I bought the expensive motor without doing too many calculations and I can't swap it for a smaller one.

What I want to do is decrease the power going to the motor. However, I am unsure of whether to decrease the voltage or decrease the current.
If I am to decrease the current, I would need to use a resistor right? But I am unsure of what resistor I need.

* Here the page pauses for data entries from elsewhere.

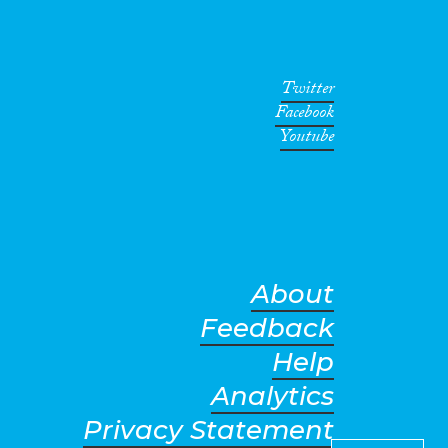
Twitter
Facebook
Youtube
About
Feedback
Help
Analytics
Privacy Statement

I can't change the battery to say a 9v because the new battery will only last like 10mins. So I have to use a rechargable 12v battery.

Thanks for the assistance

 

[Hurkyl]

Can't you just add another gear?

 

[9988776655]

Its actually a school project. I am not allowed to use gears.
The motor's operating voltage is 6-12V. I don't know if that has any effect on anything

 

[fleem]

You cannot control the voltage and current separately. They are completely related. For example, if you used a current source to set the current to 812 mA, and the voltage becomes 7.3 V, then if you used a voltage source to set the voltage to 7.3V, the current will be 812mA.

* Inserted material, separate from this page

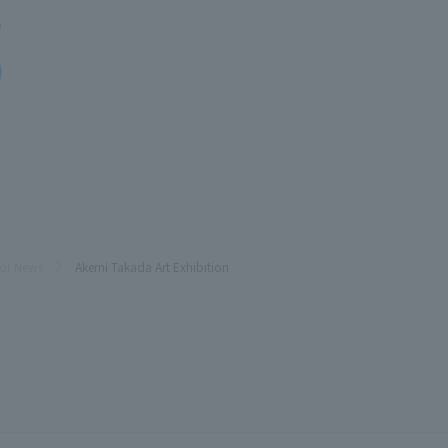
e
oor News
Akemi Takada Art Exhibition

On top of that, a motor with a load has negative resistance (varying with its speed) and even unreal resistance (time delayed because of the intertia), adding to your problems of trying to regulate the speed. That's why motor control circuits must sense the speed--you can't know the speed simply by measuring or controlling the voltage or current.

So what all this means is that you've got problems.

For efficiency's sake, you ALWAYS want a motor to be running at a high speed, then gear it down if necessary. Specialty low-speed motors typically have a large diameter and many poles (take apart a disk-drive motor and you'll see).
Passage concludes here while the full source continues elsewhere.